On 10-May-2007, at 11:38, George V. Neville-Neil wrote:

At Thu, 10 May 2007 09:50:01 -0400,
Brian Haberman wrote:
The sentence could be modified in :

"Compliant IPv6 hosts and routers MUST NOT process RH0 in packets
  addressed to them. Those packets MUST be dropped without further
  processing. In particular, the value of the Segments Left field
  MUST not be considered."


This is much clearer and easier to implement.

Though I am not a router vendor I am the person who has to handle this
on FreeBSD.  I like the above sentence as well.

The above sentences far more closely resemble what I meant to write, compared to the text that actually appeared in the draft :-)

I note that KAME's response to this is similar, but it's not clear to me that it's precisely identical: a patched KAME implementation treats the type 0 routing header as an unknown routing header (according to <http://www.kame.net/newsletter/20070502/>). This suggests to me that a patched KAME implementation will process a datagram containing RH0, but that RH0 header(s) in the datagram will not be acted upon. I would welcome corrections to my feeble assumptions in this area (I have done no tests, nor read any source code to confirm).

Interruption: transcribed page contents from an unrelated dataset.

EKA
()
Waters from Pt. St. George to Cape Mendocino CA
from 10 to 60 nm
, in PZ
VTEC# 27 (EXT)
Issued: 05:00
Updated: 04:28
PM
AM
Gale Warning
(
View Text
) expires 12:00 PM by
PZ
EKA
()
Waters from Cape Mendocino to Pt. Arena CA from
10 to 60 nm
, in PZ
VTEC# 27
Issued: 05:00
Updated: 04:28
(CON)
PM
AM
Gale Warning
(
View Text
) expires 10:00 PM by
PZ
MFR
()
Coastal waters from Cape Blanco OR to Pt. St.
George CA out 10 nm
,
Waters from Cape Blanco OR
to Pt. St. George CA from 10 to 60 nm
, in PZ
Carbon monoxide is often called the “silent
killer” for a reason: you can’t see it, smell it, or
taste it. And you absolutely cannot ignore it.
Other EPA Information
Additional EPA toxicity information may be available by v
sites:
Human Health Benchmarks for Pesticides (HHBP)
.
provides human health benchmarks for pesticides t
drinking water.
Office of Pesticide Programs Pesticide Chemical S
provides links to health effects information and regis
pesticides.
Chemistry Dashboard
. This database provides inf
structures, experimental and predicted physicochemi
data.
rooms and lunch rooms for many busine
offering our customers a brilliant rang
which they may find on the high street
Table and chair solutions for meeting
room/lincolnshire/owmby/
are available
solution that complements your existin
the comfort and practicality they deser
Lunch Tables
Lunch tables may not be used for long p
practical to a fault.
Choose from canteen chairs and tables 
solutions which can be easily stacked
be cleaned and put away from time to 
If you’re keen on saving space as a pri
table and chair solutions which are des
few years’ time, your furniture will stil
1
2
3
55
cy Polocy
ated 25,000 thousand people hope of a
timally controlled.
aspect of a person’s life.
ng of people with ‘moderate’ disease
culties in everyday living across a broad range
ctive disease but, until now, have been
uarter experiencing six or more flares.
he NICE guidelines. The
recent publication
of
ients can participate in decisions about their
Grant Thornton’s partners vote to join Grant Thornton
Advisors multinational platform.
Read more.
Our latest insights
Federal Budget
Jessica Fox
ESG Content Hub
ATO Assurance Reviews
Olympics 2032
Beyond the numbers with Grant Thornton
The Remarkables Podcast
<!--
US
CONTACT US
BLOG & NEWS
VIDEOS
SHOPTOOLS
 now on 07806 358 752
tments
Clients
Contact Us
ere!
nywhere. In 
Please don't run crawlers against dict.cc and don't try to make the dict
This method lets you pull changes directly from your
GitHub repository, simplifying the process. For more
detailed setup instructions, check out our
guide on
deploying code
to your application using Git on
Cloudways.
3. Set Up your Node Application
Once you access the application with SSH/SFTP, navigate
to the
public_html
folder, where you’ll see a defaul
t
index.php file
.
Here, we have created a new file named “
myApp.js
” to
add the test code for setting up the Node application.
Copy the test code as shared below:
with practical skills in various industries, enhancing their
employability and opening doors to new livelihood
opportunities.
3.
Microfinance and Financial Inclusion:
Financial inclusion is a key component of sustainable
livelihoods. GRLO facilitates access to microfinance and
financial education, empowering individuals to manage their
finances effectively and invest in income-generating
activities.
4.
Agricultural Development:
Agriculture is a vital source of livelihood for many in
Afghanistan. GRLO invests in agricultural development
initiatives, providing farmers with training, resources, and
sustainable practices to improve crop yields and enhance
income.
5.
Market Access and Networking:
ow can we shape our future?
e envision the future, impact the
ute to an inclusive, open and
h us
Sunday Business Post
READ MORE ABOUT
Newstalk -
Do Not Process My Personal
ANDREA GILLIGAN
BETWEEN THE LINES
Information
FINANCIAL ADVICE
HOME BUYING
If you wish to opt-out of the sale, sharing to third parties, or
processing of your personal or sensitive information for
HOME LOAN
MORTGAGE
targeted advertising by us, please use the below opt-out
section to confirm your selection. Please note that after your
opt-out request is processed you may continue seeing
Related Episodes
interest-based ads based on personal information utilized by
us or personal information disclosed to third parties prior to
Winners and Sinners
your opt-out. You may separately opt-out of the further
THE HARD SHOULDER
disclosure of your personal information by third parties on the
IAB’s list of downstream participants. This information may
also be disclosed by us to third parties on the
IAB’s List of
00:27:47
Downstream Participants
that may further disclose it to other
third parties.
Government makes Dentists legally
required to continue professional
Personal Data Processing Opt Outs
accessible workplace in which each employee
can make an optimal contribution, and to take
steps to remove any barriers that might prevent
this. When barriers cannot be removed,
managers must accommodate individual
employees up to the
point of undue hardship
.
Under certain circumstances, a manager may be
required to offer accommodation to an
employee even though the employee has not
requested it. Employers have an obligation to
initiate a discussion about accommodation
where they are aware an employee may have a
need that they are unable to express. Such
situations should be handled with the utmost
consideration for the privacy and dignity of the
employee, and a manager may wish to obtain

A packet containing RH0 presumably is intended not to be processed on the system identified by the destination address field; if it was, no RH0 would be present. This suggests to me that "MUST drop" is the right thing, rather than "process as if RH0 was not there"; in addition, if we assume that today any packet with RH0 is likely to be malicious, any processing of a packet containing RH0 which has the potential to result in backscatter seems like it should properly be avoided.